The purpose is to ensure proper grounding and minimize the formation of conductive loops. By covering areas of the PCB that do not have any components or traces with a layer of copper, the ground plane helps prevent the creation of conductive rings that can induce unwanted magnetic fields and cause ground loop electric currents.
In a two-layer PCB design, the ground plane is typically placed on the bottom layer, while the signal traces and electronic components are placed on the upper layer. This arrangement follows design rules that recommend keeping the ground plane as close to the signal traces as possible to minimize the length of the signal paths.
Additionally, a PCB may have ground planes on both sides of the board.
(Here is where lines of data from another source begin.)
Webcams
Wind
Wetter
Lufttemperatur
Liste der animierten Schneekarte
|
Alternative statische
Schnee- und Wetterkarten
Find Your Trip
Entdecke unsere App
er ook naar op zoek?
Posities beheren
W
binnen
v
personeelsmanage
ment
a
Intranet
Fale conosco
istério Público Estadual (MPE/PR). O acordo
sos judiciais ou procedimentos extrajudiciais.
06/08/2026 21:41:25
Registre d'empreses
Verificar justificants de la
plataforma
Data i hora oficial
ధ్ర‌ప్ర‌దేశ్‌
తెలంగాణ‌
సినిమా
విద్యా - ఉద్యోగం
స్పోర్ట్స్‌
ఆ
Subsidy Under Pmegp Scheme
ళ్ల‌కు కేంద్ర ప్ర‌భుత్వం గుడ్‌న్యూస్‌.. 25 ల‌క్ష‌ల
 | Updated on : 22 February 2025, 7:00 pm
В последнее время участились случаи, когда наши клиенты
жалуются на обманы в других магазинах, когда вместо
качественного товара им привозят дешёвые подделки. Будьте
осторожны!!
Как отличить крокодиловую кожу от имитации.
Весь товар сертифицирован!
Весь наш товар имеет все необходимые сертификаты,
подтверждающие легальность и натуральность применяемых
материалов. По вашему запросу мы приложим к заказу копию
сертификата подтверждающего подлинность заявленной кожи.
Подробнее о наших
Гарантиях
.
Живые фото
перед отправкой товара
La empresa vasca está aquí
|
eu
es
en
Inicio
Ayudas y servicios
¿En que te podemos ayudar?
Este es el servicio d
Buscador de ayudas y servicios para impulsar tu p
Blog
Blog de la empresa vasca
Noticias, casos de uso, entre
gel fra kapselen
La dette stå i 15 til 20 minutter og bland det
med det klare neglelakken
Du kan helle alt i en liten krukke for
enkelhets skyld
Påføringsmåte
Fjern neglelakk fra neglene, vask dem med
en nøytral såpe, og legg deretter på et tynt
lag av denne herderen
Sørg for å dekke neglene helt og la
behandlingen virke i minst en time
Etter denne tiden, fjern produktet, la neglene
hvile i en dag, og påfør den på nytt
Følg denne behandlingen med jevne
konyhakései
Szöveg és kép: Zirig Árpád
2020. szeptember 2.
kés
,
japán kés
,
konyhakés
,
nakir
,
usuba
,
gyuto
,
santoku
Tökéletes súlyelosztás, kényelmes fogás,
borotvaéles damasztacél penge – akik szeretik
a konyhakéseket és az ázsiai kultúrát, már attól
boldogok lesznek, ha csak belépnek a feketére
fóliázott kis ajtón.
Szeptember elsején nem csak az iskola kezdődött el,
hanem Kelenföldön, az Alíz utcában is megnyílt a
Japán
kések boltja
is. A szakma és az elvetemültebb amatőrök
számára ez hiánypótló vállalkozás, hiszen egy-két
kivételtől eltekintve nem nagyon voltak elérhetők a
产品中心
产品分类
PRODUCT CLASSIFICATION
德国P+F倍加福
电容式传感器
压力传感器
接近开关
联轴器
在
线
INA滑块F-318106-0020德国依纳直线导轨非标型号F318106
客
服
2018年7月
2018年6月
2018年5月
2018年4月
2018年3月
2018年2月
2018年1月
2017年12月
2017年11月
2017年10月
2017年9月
In such cases, one side of the ground plane is connected to the supply voltage, while the other side remains grounded. This design helps maintain a consistent ground voltage level across the entire board.
It is also possible to use multiple ground copper planes on two-layer boards. However, each ground plane should be connected to the power supply independently to prevent the formation of ground loops and keep the ground plane layers separate.